Given the finding of thyroid-derived, non-PTC tissue in a lateral lymph node, two options were discussed. The finding could represent either ectopic thyroid tissue entrapped within a lymph node, or a lateral lymph node metastasis of the miFTC detected in the right thyroid lobe. However, to our knowledge, lateral aberrant thyroid tissue is a rarity and has only been described in single case reports, and a lateral lymph node metastasis from the 12 mm miFTC was thus favored, although this phenomenon is also acknowledged as an exceptional event. The findings were in contrast to the previous FNAC report suggestive of metastatic PTC, but following re-investigation of the cytological preparations, this former biopsy was considered to derive from the node exhibiting metastatic FTC. To determine the nature of this 15 mm focus and its relation to the miFTC from a molecular standpoint, we extracted DNA from representative paraffin blocks and performed a targeted next-generation sequencing (NGS) analysis using the Oncomine Childhood Cancer Research Assay (Thermo-Fisher Scientific, Waltham, MA, USA), which has been validated for clinical use in our department [6]. The NGS analysis pinpointed a p.Q61R missense NRAS mutation in both the primary miFTC as well as the lateral lymph node deposit (Fig. 2D).
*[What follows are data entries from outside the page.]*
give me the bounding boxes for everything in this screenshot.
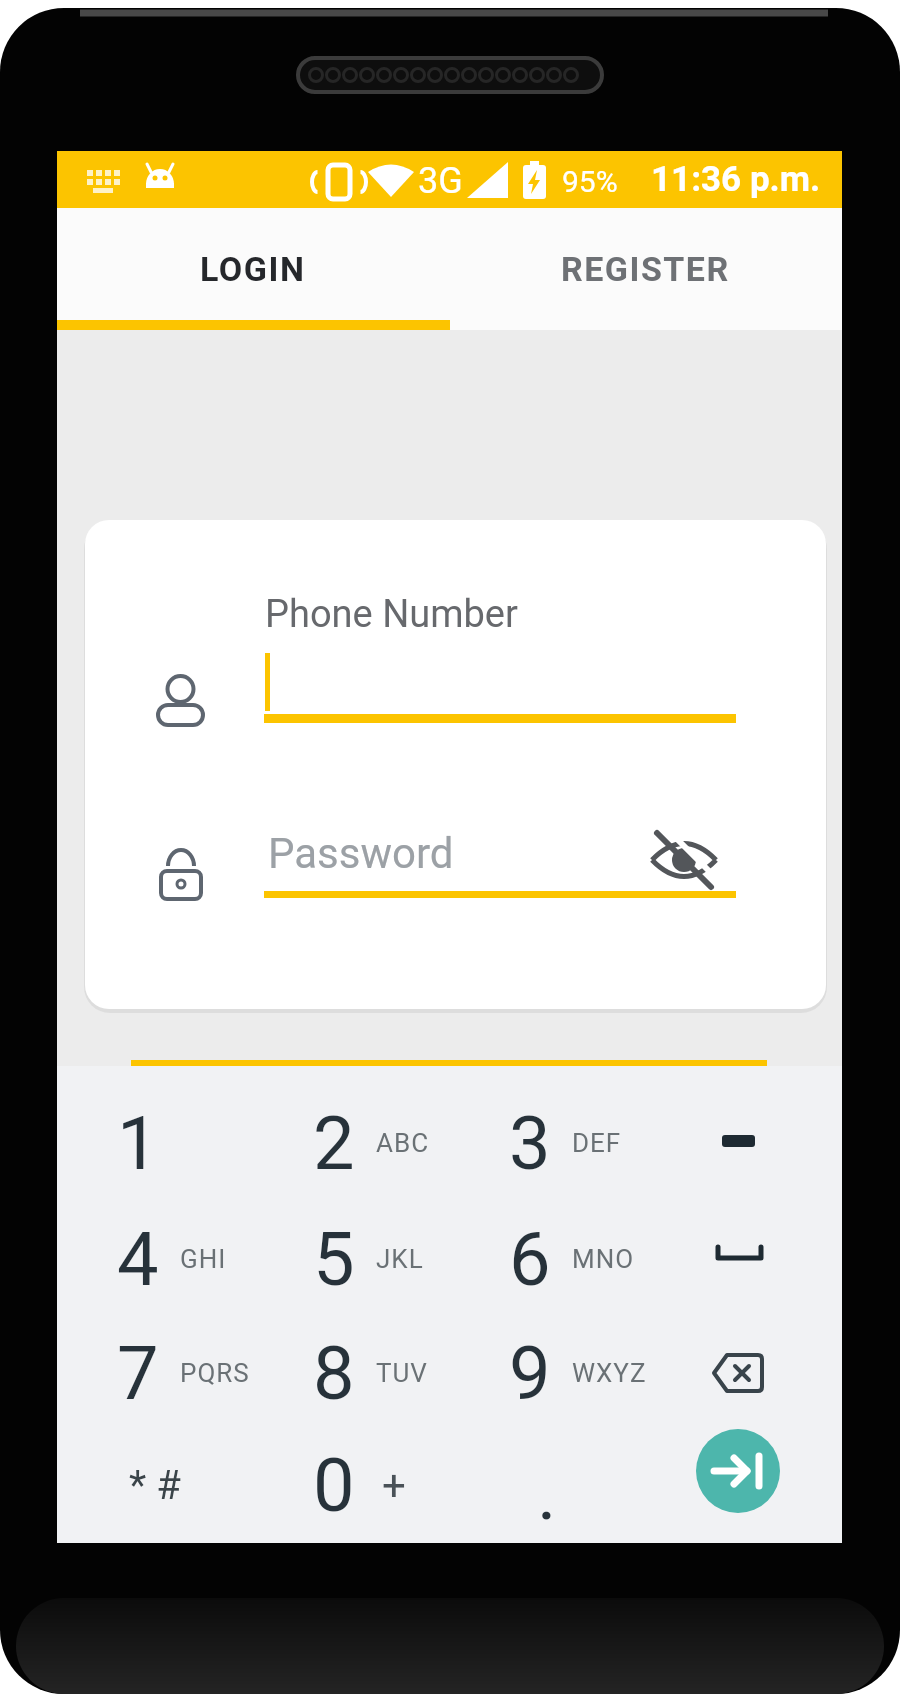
staticText: + <box>382 1461 406 1510</box>
button[interactable]: 5 <box>253 1201 449 1317</box>
staticText: Password <box>268 829 454 878</box>
button[interactable] <box>696 1429 780 1513</box>
staticText: 2 <box>313 1100 355 1187</box>
button[interactable]: 6 <box>449 1201 645 1317</box>
staticText: PQRS <box>180 1358 250 1388</box>
staticText: MNO <box>572 1244 635 1274</box>
staticText: TUV <box>376 1358 428 1388</box>
staticText: 8 <box>313 1330 355 1417</box>
button[interactable]: 7 <box>57 1315 253 1431</box>
staticText: 3 <box>509 1100 551 1187</box>
button[interactable] <box>712 1353 764 1393</box>
staticText: 9 <box>509 1330 551 1417</box>
staticText: Phone Number <box>265 592 518 637</box>
button[interactable]: LOGIN <box>57 208 449 330</box>
staticText: 1 <box>117 1100 159 1187</box>
button[interactable]: 2 <box>253 1085 449 1201</box>
button[interactable] <box>642 822 714 890</box>
button[interactable]: 9 <box>449 1315 645 1431</box>
staticText: 6 <box>509 1216 551 1303</box>
staticText: 11:36 p.m. <box>651 159 821 200</box>
staticText: JKL <box>376 1244 424 1274</box>
button[interactable]: . <box>449 1427 645 1543</box>
staticText: DEF <box>572 1128 622 1158</box>
button[interactable]: 0 <box>253 1427 449 1543</box>
staticText: GHI <box>180 1244 227 1274</box>
staticText: LOGIN <box>200 249 306 289</box>
staticText: 3G <box>418 160 463 202</box>
button[interactable]: REGISTER <box>449 208 842 330</box>
button[interactable] <box>722 1135 755 1147</box>
staticText: 95% <box>562 164 618 199</box>
staticText: 5 <box>313 1216 355 1303</box>
button[interactable]: 1 <box>57 1085 253 1201</box>
button[interactable]: 8 <box>253 1315 449 1431</box>
staticText: . <box>539 1471 555 1532</box>
button[interactable]: * # <box>57 1427 253 1543</box>
staticText: REGISTER <box>561 249 730 289</box>
button[interactable]: 3 <box>449 1085 645 1201</box>
staticText: * # <box>129 1462 181 1509</box>
staticText: 7 <box>117 1330 159 1417</box>
staticText: 4 <box>117 1216 159 1303</box>
staticText: 0 <box>313 1442 355 1529</box>
staticText: ABC <box>376 1128 430 1158</box>
staticText: WXYZ <box>572 1358 645 1388</box>
button[interactable] <box>716 1247 763 1261</box>
button[interactable]: 4 <box>57 1201 253 1317</box>
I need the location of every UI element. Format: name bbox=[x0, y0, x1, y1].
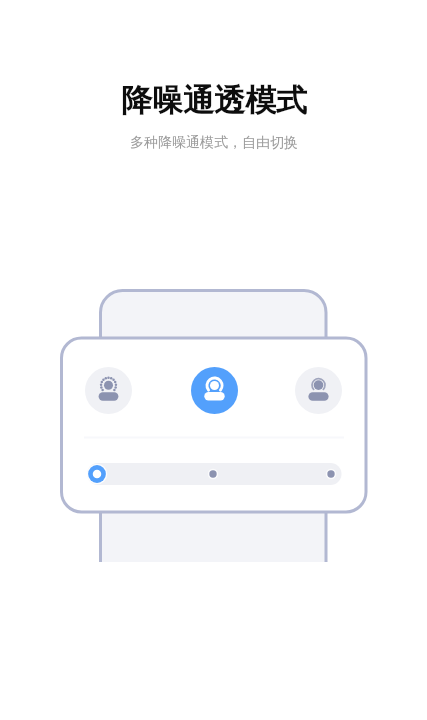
button[interactable]: Level 1 selected bbox=[86, 463, 108, 485]
staticText: 降噪通透模式 bbox=[121, 81, 307, 120]
button[interactable]: Level 3 bbox=[323, 466, 339, 482]
button[interactable]: Transparency mode bbox=[85, 367, 132, 414]
button[interactable]: Level 2 bbox=[205, 466, 221, 482]
staticText: 多种降噪通模式，自由切换 bbox=[130, 134, 298, 152]
button[interactable]: Noise cancellation off bbox=[191, 367, 238, 414]
button[interactable]: Noise cancelling mode bbox=[295, 367, 342, 414]
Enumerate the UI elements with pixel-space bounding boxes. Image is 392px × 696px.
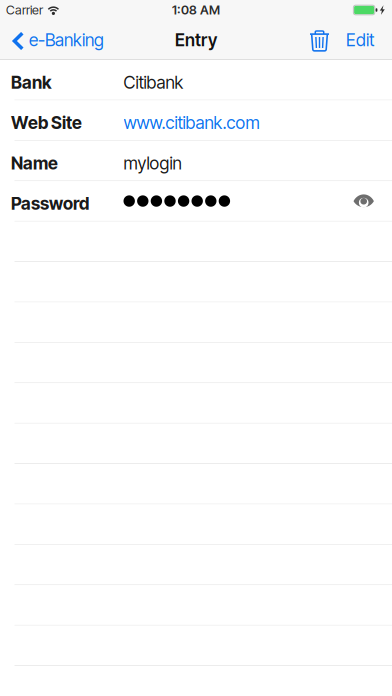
staticText: mylogin [124, 153, 182, 174]
button[interactable]: Delete [303, 20, 336, 60]
button[interactable]: e-Banking [0, 20, 110, 60]
staticText: e-Banking [29, 30, 104, 50]
staticText: 1:08 AM [172, 2, 220, 18]
button[interactable]: Edit [340, 20, 392, 60]
staticText: Bank [11, 72, 52, 93]
staticText: Carrier [6, 2, 43, 18]
button[interactable]: Show password [347, 186, 380, 216]
button[interactable]: Name [0, 141, 392, 181]
staticText: Edit [346, 30, 374, 50]
staticText: Citibank [124, 72, 184, 93]
button[interactable]: Password [0, 181, 392, 222]
staticText: Name [11, 153, 58, 174]
staticText: Entry [175, 30, 217, 50]
staticText: www.citibank.com [124, 112, 260, 133]
staticText: Password [11, 193, 89, 214]
button[interactable]: Bank [0, 60, 392, 100]
staticText: Web Site [11, 112, 82, 133]
button[interactable]: Web Site [0, 100, 392, 141]
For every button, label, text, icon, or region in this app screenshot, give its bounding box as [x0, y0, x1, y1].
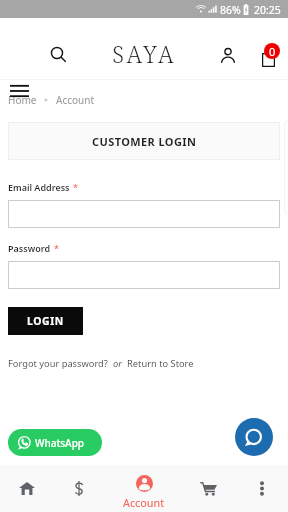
staticText: Account — [123, 495, 165, 510]
staticText: 86% — [220, 3, 241, 17]
button[interactable]: Menu — [10, 84, 29, 98]
button[interactable] — [8, 261, 280, 289]
staticText: Account — [56, 93, 95, 107]
staticText: Email Address — [8, 181, 70, 193]
button[interactable]: Account — [115, 465, 172, 512]
staticText: Home — [8, 93, 37, 107]
staticText: LOGIN — [27, 314, 64, 328]
staticText: SAYA — [112, 38, 177, 69]
staticText: 20:25 — [254, 3, 281, 17]
button[interactable]: Open chat — [235, 418, 273, 456]
button[interactable]: Forgot your password? — [8, 357, 108, 370]
button[interactable]: Account — [216, 43, 240, 67]
button[interactable]: WhatsApp — [8, 429, 102, 456]
button[interactable]: Return to Store — [127, 357, 194, 370]
staticText: * — [73, 181, 78, 193]
staticText: 0 — [269, 44, 276, 59]
button[interactable]: Home — [0, 465, 53, 512]
staticText: WhatsApp — [35, 436, 85, 450]
staticText: * — [54, 242, 59, 254]
button[interactable]: Cart — [181, 465, 236, 512]
staticText: CUSTOMER LOGIN — [92, 134, 197, 149]
button[interactable]: Search — [46, 42, 70, 66]
button[interactable]: Cart — [258, 42, 284, 68]
button[interactable]: Offers — [52, 465, 105, 512]
staticText: or — [113, 357, 122, 370]
button[interactable]: More — [234, 465, 288, 512]
button[interactable] — [8, 200, 280, 228]
button[interactable]: LOGIN — [8, 307, 83, 335]
staticText: Password — [8, 242, 51, 254]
This variant is an oncogenic mutation in both papillary and follicular thyroid cancer, and given the shared molecular phenotype, the final diagnosis was a 15 mm lateral lymph node metastasis of FTC. We also investigated the primary miFTC for TERT promoter mutations using highly sensitive digital droplet PCR (ddPCR), an analysis that has proven superior to conventional Sanger sequencing in identifying these risk mutations in follicular thyroid tumors [7]. However, the miFTC was wildtype at both position C228 and C250 of the TERT promoter.
The final histopathology report was signed out as multifocal TCV-PTC, largest focus 30 mm with a synchronous 12 mm miFTC in the ipsilateral lobe, both with lateral lymph node metastases. The pTNM was pT2(m)N1b and pT1bN1b respectively, and surgical margins were negative for both lesions. The patient was post-operatively investigated for a remaining right-sided lymph node enlargement visualized via ultrasound investigation, but the ensuing cytological investigation was negative.
The patient was subsequently discussed at a postoperative multidisciplinary conference. According to the Swedish national guidelines for thyroid cancer, the patient should have been offered 3.7 GBq radioiodine (RAI) as an ablation dose, due to the N1b status. However, the conference suggested the patient to receive 5.4 Gbq RAI, which was based on the tall cell variant found, and the fact that both thyroid cancer components had shown ability to metastasize. The American Thyroid Association (ATA) guidelines would classify the FTC component in our case as “low to intermediate risk” given the current N1b staging, thus suggesting that RAI should be considered, and most often favored due to higher risk of persistent or recurrent disease [1]. Following RAI, an ensuing whole-body scan was negative, and both unstimulated and TSH-stimulated measurements of serum thyroglobulin were < 0.2 µgram/L (ref: < 1 µgram/L for thyroidectomized patients), and serum thyroglobulin antibody levels were < 20 kU/L (ref: < 40 kU/L). The patient is currently prescribed 125 µg levothyroxine daily, with free serum T4 levels at 25 pmol/L (ref: 12–22 pmol/L), T3 at 5.8 pmol/L (3.1–6.8 pmol/L) and TSH at 0.2 mU/L (ref: 0.3–4.2 mU/L). According to the ATA guidelines, our patient thus exhibits excellent response [1]. She is alive and well, although monitored by our endocrinologists.